By Radhika Bhirani
NEW DELHI: Far removed from the conventional Bollywood screen scorchers who have washboard abs and ooze oomph, talented actress Swara Bhaskar makes no bones about saying that getting toned arms continues to be one of the greatest challenges she faces as an actor. However, she maintains that a fit frame does not guarantee a good performance.
"Of course, we still love toned bodies... We all do. But the audience has moved away from the idea that a toned body or beautiful looking people can substitute for a good story, script or performances," Swara told IANS in telephonic interview from Mumbai.
It is this that has led to a shift in the kind of actors getting a break in the film industry, which has for long been in the clutches of star kids, said the dusky beauty who recently clinched the Critics' Choice For Best Actress at Star Screen Awards 2016 for her impressive performance as a single mother in "Nil Battey Sannata".
"Actors have moved away from it (the toned body obsession) and because of that, actors are coming from outside the fold of star children and models. People like me who come from completely normal backgrounds are coming to the industry which is now open to different faces and body types," said Swara, who has in the past spoken out uninhibitedly about how getting judged for looks is an occupational hazard many face in filmdom.
The daughter of well-known strategic analyst C. Uday Bhaskar and professor of film studies Ira Bhaskar feels with more space for fresh storytelling, the Indian movie industry is more accepting of people who don't suit the conventional.

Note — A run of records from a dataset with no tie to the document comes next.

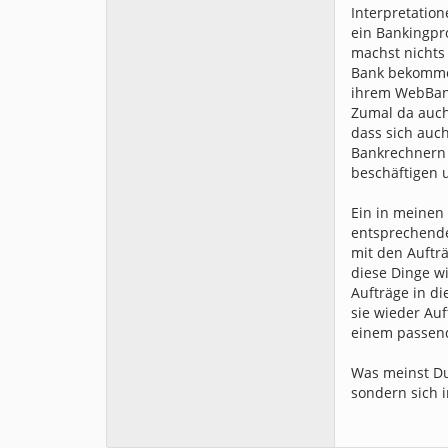
Interpretation
ein Bankingpr
machst nichts
Bank bekommen
ihrem WebBan
Zumal da auch
dass sich auc
Bankrechnern
beschäftigen 
Ein in meinen
entsprechende
mit den Auftr
diese Dinge w
Aufträge in d
sie wieder Au
einem passend
Was meinst Du
sondern sich 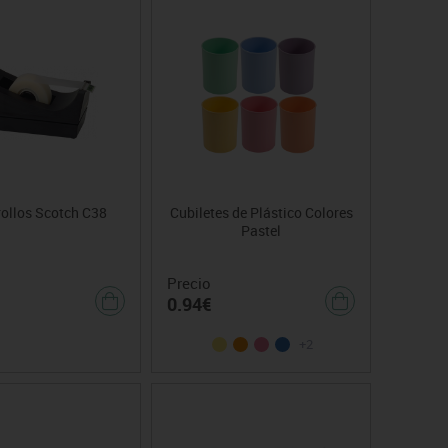
rollos Scotch C38
Cubiletes de Plástico Colores
Pastel
Precio
0.94€
+2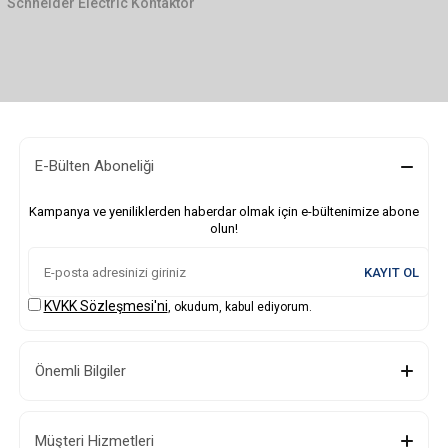
Schneider Electric Kontaktör
E-Bülten Aboneliği
Kampanya ve yeniliklerden haberdar olmak için e-bültenimize abone
olun!
KAYIT OL
KVKK Sözleşmesi'ni
, okudum, kabul ediyorum.
Önemli Bilgiler
Müşteri Hizmetleri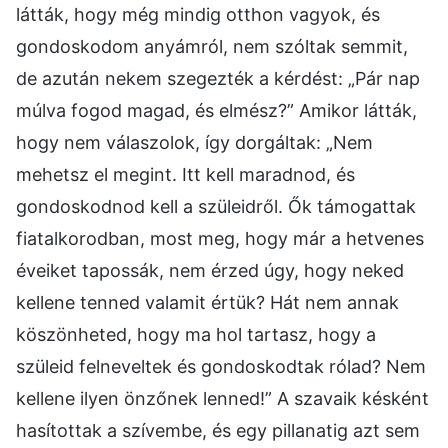
látták, hogy még mindig otthon vagyok, és
gondoskodom anyámról, nem szóltak semmit,
de azután nekem szegezték a kérdést: „Pár nap
múlva fogod magad, és elmész?” Amikor látták,
hogy nem válaszolok, így dorgáltak: „Nem
mehetsz el megint. Itt kell maradnod, és
gondoskodnod kell a szüleidről. Ők támogattak
fiatalkorodban, most meg, hogy már a hetvenes
éveiket tapossák, nem érzed úgy, hogy neked
kellene tenned valamit értük? Hát nem annak
köszönheted, hogy ma hol tartasz, hogy a
szüleid felneveltek és gondoskodtak rólad? Nem
kellene ilyen önzőnek lenned!” A szavaik késként
hasítottak a szívembe, és egy pillanatig azt sem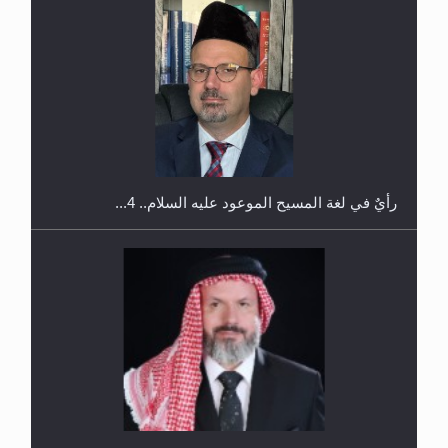
اليوم الوطني الرياضي لمجلس أنصار الله في هولندا
رأيٌ في لغة المسيح الموعود عليه السلام.. 4...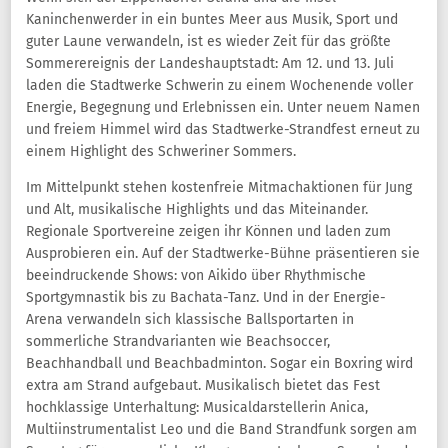
Kaninchenwerder in ein buntes Meer aus Musik, Sport und
guter Laune verwandeln, ist es wieder Zeit für das größte
Sommerereignis der Landeshauptstadt: Am 12. und 13. Juli
laden die Stadtwerke Schwerin zu einem Wochenende voller
Energie, Begegnung und Erlebnissen ein. Unter neuem Namen
und freiem Himmel wird das Stadtwerke-Strandfest erneut zu
einem Highlight des Schweriner Sommers.
Im Mittelpunkt stehen kostenfreie Mitmachaktionen für Jung
und Alt, musikalische Highlights und das Miteinander.
Regionale Sportvereine zeigen ihr Können und laden zum
Ausprobieren ein. Auf der Stadtwerke-Bühne präsentieren sie
beeindruckende Shows: von Aikido über Rhythmische
Sportgymnastik bis zu Bachata-Tanz. Und in der Energie-
Arena verwandeln sich klassische Ballsportarten in
sommerliche Strandvarianten wie Beachsoccer,
Beachhandball und Beachbadminton. Sogar ein Boxring wird
extra am Strand aufgebaut. Musikalisch bietet das Fest
hochklassige Unterhaltung: Musicaldarstellerin Anica,
Multiinstrumentalist Leo und die Band Strandfunk sorgen am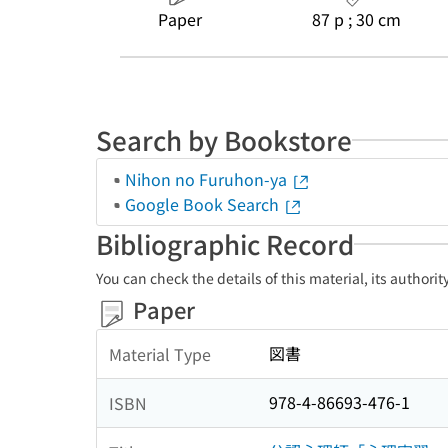
Paper
87 p ; 30 cm
Search by Bookstore
Nihon no Furuhon-ya
Google Book Search
Bibliographic Record
You can check the details of this material, its authori
Paper
図書
Material Type
978-4-86693-476-1
ISBN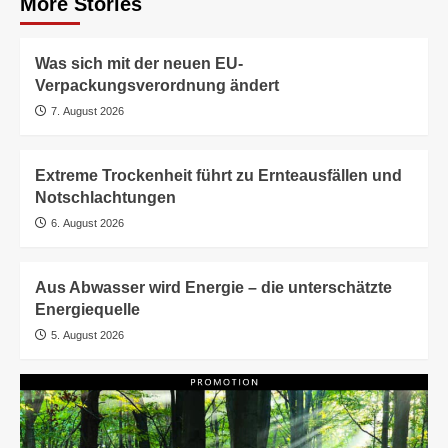
More Stories
Was sich mit der neuen EU-
Verpackungsverordnung ändert
7. August 2026
Extreme Trockenheit führt zu Ernteausfällen und
Notschlachtungen
6. August 2026
Aus Abwasser wird Energie – die unterschätzte
Energiequelle
5. August 2026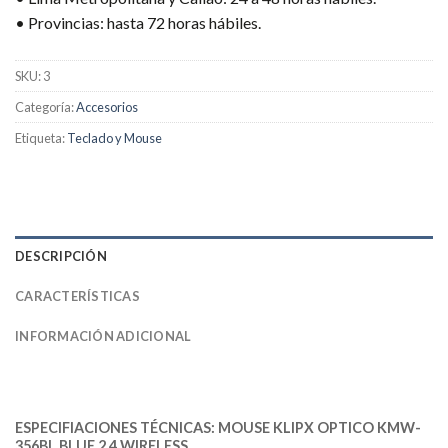
• Provincias: hasta 72 horas hábiles.
SKU:
3
Categoría:
Accesorios
Etiqueta:
Teclado y Mouse
DESCRIPCIÓN
CARACTERÍSTICAS
INFORMACIÓN ADICIONAL
ESPECIFIACIONES TÉCNICAS: MOUSE KLIPX OPTICO KMW-
356BL BLUE 2.4 WIRELESS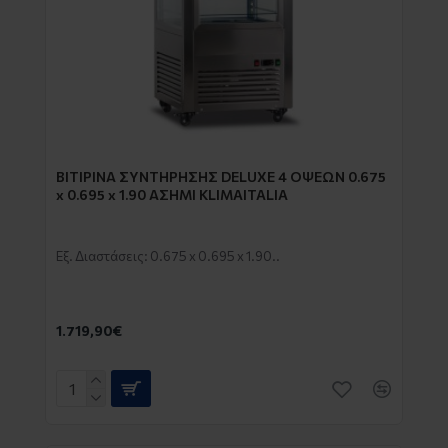
ΒΙΤΙΡIΝΑ ΣΥΝΤΗΡΗΣΗΣ DELUXE 4 ΟΨΕΩΝ 0.675
x 0.695 x 1.90 ΑΣΗΜΙ KLIMAITALIA
Εξ. Διαστάσεις: 0.675 x 0.695 x 1.90..
1.719,90€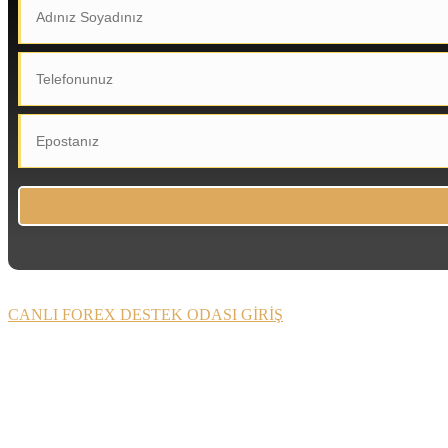
CANLI FOREX DESTEK ODASI GİRİŞ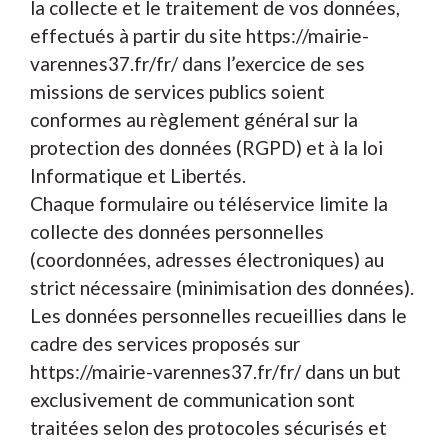
la collecte et le traitement de vos données,
effectués à partir du site https://mairie-
varennes37.fr/fr/ dans l’exercice de ses
missions de services publics soient
conformes au règlement général sur la
protection des données (RGPD) et à la loi
Informatique et Libertés.
Chaque formulaire ou téléservice limite la
collecte des données personnelles
(coordonnées, adresses électroniques) au
strict nécessaire (minimisation des données).
Les données personnelles recueillies dans le
cadre des services proposés sur
https://mairie-varennes37.fr/fr/ dans un but
exclusivement de communication sont
traitées selon des protocoles sécurisés et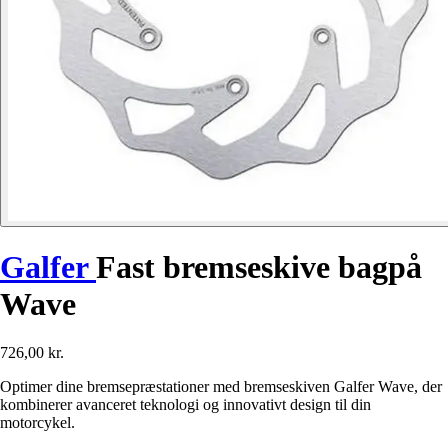
Galfer
Fast bremseskive bagpå
Wave
726,00 kr.
Optimer dine bremsepræstationer med bremseskiven Galfer Wave, der
kombinerer avanceret teknologi og innovativt design til din
motorcykel.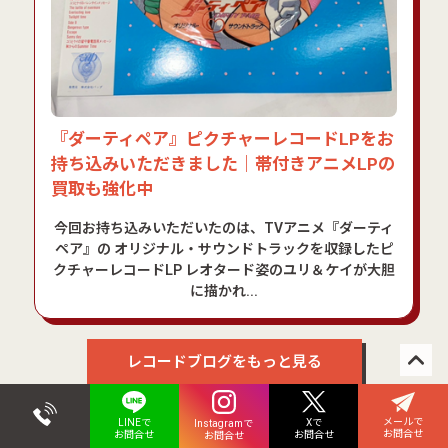
『ダーティペア』ピクチャーレコードLPをお
持ち込みいただきました｜帯付きアニメLPの
買取も強化中
今回お持ち込みいただいたのは、TVアニメ『ダーティ
ペア』の オリジナル・サウンドトラックを収録したピ
クチャーレコードLP レオタード姿のユリ＆ケイが大胆
に描かれ...
レコードブログをもっと見る
メールで
Xで
LINEで
Instagramで
お問合せ
お問合せ
お問合せ
お問合せ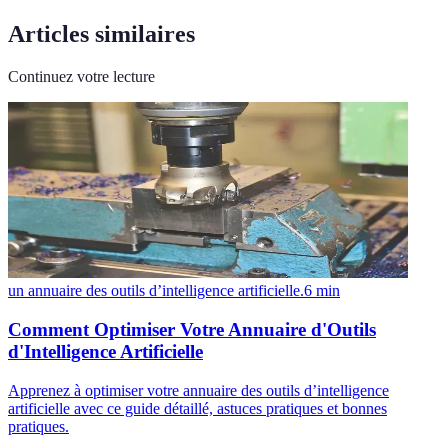
Articles similaires
Continuez votre lecture
un annuaire des outils d’intelligence artificielle.
6
min
Comment Optimiser Votre Annuaire d'Outils
d'Intelligence Artificielle
Apprenez à optimiser votre annuaire des outils d’intelligence
artificielle avec ce guide détaillé, astuces pratiques et bonnes
pratiques.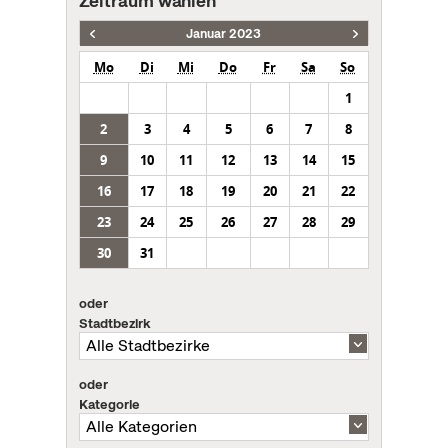
Zeitraum wählen
Januar 2023
Mo
Di
Mi
Do
Fr
Sa
So
1
2
3
4
5
6
7
8
9
10
11
12
13
14
15
16
17
18
19
20
21
22
23
24
25
26
27
28
29
30
31
oder
Stadtbezirk
oder
Kategorie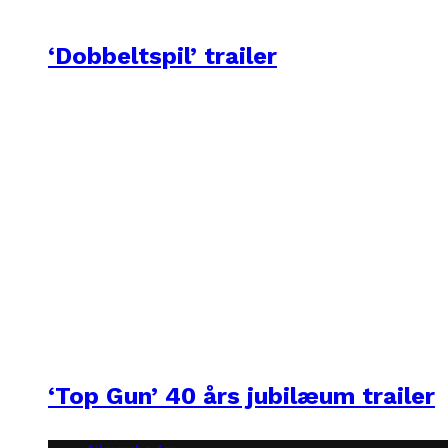
‘Dobbeltspil’ trailer
‘Top Gun’ 40 års jubilæum trailer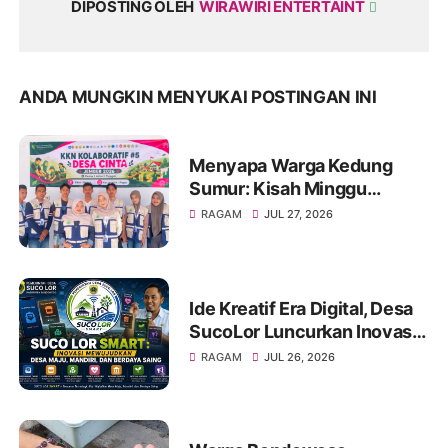
DIPOSTING OLEH
WIRAWIRI ENTERTAINT
ANDA MUNGKIN MENYUKAI POSTINGAN INI
Menyapa Warga Kedung
Sumur: Kisah Minggu
Pertama KKN Desa Bagon
RAGAM
JUL 27, 2026
2026 dalam Verval Data
Desil 2
Ide Kreatif Era Digital, Desa
SucoLor Luncurkan Inovasi
"SUCOLOR SMART"
RAGAM
JUL 26, 2026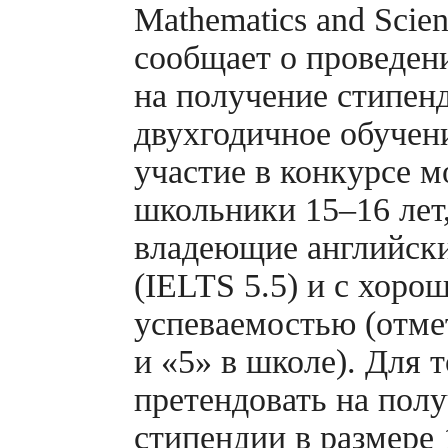
Mathematics and Scien
сообщает о проведе
на получение стипен
двухгодичное обучен
участие в конкурсе м
школьники 15–16 лет
владеющие английск
(IELTS 5.5) и с хоро
успеваемостью (отме
и «5» в школе). Для 
претендовать на пол
стипендии в размере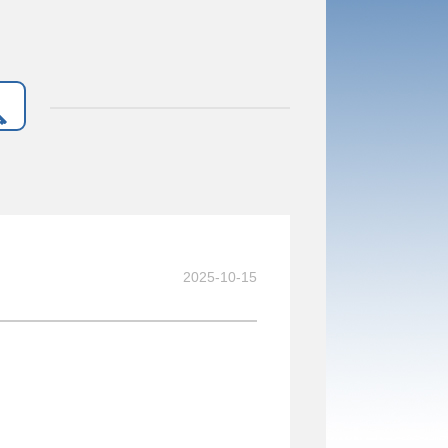
2025-10-15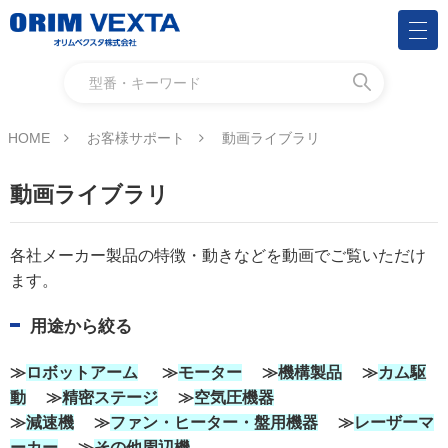
HOME
お客様サポート
動画ライブラリ
動画ライブラリ
各社メーカー製品の特徴・動きなどを動画でご覧いただけ
ます。
用途から絞る
≫
ロボットアーム
≫
モーター
≫
機構製品
≫
カム
駆
動
≫
精密ステージ
≫
空気圧機器
≫
減速機
≫
ファン・ヒーター・盤用機器
≫
レーザーマ
ーカー
≫
その他周辺機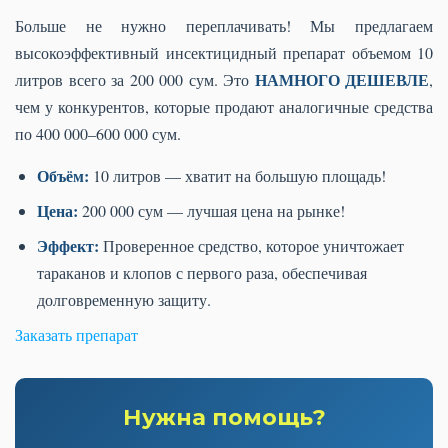
Больше не нужно переплачивать! Мы предлагаем
высокоэффективный инсектицидный препарат объемом 10
НАМНОГО ДЕШЕВЛЕ
литров всего за 200 000 сум. Это
,
чем у конкурентов, которые продают аналогичные средства
по 400 000–600 000 сум.
Объём:
10 литров — хватит на большую площадь!
Цена:
200 000 сум — лучшая цена на рынке!
Эффект:
Проверенное средство, которое уничтожает
тараканов и клопов с первого раза, обеспечивая
долговременную защиту.
Заказать препарат
Нужна помощь?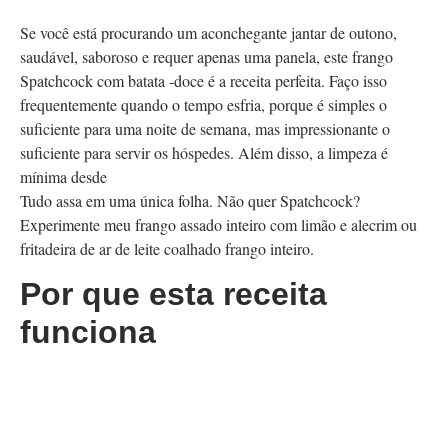
Se você está procurando um aconchegante jantar de outono,
saudável, saboroso e requer apenas uma panela, este frango
Spatchcock com batata -doce é a receita perfeita. Faço isso
frequentemente quando o tempo esfria, porque é simples o
suficiente para uma noite de semana, mas impressionante o
suficiente para servir os hóspedes. Além disso, a limpeza é
mínima desde
Tudo assa em uma única folha. Não quer Spatchcock?
Experimente meu frango assado inteiro com limão e alecrim ou
fritadeira de ar de leite coalhado frango inteiro.
Por que esta receita
funciona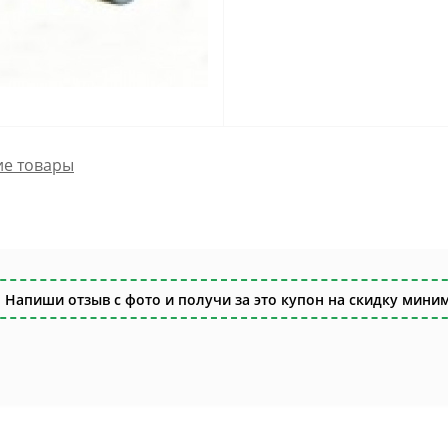
е товары
 Напиши отзыв с фото и получи за это купон на скидку миним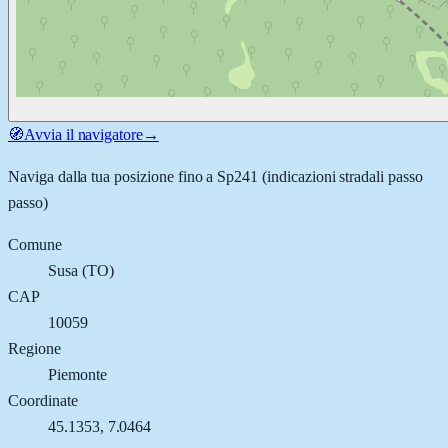
🧭
Avvia il navigatore
→
Naviga dalla tua posizione fino a
Sp241
(indicazioni stradali passo
passo)
Comune
Susa
(
TO
)
CAP
10059
Regione
Piemonte
Coordinate
45.1353
,
7.0464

"New stories are being told, so filmmakers need new faces, new actors, and new kind of skills. All in all, it's all paying off and we are seeing some fantastic content. And it's happening across India," Swara said, citing the example of Marathi film "Sairat" and Kannada movie "Thithi" -- both of which turned out to be successes despite their cast of non-actors.
Word of mouth, the Jawaharlal Nehru University alumnus says, is playing a huge role in this -- a phenomena which hugely helped in driving the niche small-town saga "Nil Battey Sannata" to greater visibility. And so, to get an award for the film that many advised her not to do and she herself was nervous about taking up, is dear to her.
"It is very special for me as an actor who has come up the ladder from smaller to bigger roles," said Swara, who debuted in 2009 with "Madholal Keep Walking", and has featured in hit films like "Tanu Weds Manu", "Raanjhanaa", "Tanu Weds Manu Returns" and "Prem Ratan Dhan Payo".
"'Nil Battey...' was a film that everyone advised me not to do. It was a film that I myself was very nervous to say yes to because I didn't know if it was the right choice. A mother's role was risky, but I took it on gut instinct. Its success has emboldened me to take on future work that is new and risky and that I have faith in," she said.
Swara pointed out how her new release for 2017, "Anarkali Aarawali" is "a very courageous and brave film".
"I know it's a role many actresses have refused to do. But I was like, 'It's a great script to do, so why not?'"
It will feature her as a singer who sings double meaning songs, and is totally unapologetic about her sexuality. Another new project "Tikli and Laxmi Bomb" will see her as a sex worker.
She justifies her choice of being on the untrodden path by saying: "How, as an artiste, can you shy away from doing new and challenging work? How will you grow? Awards, glamour and red carpet... All that is great. But that's not your job. The job is acting."
As of now, Swara is excited about a yet-untitled Gaurav Sinha directorial, which she describes as an urban comedy on confused relationships and career choices that young people make. She's having a "great time" shooting it, and is also looking forward to her commercial potboiler "Veere Di Wedding".